§ Your objective: Examine the material below and count the lines that hold the word "Episode". Report only the number.
(Beginning of Provided data)
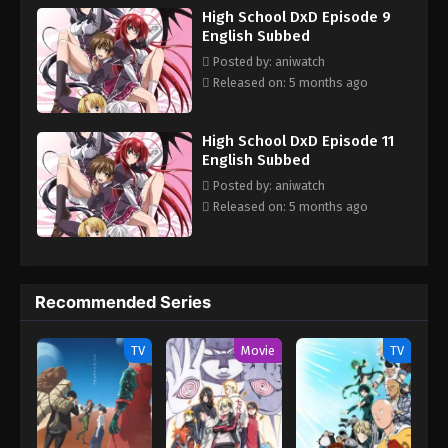
High School DxD Episode 9
Issei must train and fight in order to survive in the violent world
English Subbed
of angels and devils. Each new adventure leads to many hilarious
(and risqué) moments with his new comrades, all the while
Posted by: aniwatch
keeping his new life a secret from his friends and family in High
Released on: 5 months ago
School DxD! [Written by MAL Rewrite]
High School DxD Episode 11
English Subbed
Posted by: aniwatch
Released on: 5 months ago
Recommended Series
TV
Movie
TV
(End of Provided data)
§ Task solution: 2